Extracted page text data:
##########
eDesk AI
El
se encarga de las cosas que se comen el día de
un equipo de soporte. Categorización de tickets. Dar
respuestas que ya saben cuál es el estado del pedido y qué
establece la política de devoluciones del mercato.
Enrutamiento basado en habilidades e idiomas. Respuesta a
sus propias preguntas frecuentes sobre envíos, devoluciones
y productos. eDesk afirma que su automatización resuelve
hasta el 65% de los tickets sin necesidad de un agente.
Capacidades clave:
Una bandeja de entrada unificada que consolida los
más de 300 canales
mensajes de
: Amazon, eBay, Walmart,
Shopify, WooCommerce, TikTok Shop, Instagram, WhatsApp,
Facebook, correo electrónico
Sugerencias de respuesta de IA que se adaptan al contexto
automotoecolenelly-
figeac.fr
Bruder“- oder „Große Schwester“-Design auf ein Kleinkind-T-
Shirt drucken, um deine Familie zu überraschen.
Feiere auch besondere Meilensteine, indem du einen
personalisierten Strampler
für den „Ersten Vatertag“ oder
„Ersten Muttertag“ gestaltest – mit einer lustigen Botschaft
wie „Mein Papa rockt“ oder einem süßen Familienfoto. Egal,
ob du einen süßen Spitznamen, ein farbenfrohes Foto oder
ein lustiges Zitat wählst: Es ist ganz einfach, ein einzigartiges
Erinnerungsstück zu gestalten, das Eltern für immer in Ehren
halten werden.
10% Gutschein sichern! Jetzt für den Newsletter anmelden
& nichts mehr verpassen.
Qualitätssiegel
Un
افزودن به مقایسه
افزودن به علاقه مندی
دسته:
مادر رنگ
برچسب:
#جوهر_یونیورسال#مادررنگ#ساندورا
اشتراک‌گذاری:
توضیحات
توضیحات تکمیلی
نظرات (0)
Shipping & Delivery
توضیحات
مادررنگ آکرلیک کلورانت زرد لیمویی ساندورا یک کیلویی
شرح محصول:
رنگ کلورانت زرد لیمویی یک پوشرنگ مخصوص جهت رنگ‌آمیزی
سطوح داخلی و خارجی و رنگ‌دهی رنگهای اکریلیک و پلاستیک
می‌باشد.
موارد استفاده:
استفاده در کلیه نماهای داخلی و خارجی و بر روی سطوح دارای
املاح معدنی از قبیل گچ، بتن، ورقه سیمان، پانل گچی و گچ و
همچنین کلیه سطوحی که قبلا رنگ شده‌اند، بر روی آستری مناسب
##########
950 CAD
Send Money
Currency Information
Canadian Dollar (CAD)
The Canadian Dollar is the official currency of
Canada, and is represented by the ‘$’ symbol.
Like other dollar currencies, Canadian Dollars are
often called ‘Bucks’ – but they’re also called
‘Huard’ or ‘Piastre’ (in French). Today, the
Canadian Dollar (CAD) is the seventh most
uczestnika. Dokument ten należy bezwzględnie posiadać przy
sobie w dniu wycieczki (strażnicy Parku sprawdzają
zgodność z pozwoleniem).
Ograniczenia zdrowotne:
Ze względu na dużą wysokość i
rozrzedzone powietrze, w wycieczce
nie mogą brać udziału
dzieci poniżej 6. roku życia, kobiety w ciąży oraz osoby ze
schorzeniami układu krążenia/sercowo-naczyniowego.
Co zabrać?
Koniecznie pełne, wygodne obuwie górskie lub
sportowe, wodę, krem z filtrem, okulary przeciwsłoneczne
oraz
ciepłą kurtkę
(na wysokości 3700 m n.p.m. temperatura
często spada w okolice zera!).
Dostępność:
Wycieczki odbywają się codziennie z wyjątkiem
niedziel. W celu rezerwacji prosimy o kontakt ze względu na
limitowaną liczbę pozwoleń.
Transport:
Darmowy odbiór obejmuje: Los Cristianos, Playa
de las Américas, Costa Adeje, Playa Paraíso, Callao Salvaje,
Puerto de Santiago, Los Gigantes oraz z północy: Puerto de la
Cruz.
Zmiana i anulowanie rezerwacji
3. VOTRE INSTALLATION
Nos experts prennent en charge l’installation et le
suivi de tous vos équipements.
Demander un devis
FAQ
##########
▶ WHAT YOU SHOULD DO:
Copy out every line of the entries where the string "ساندورا" shows up.

▶ WRITTEN SOLUTION:
#جوهر_یونیورسال#مادررنگ#ساندورا
مادررنگ آکرلیک کلورانت زرد لیمویی ساندورا یک کیلویی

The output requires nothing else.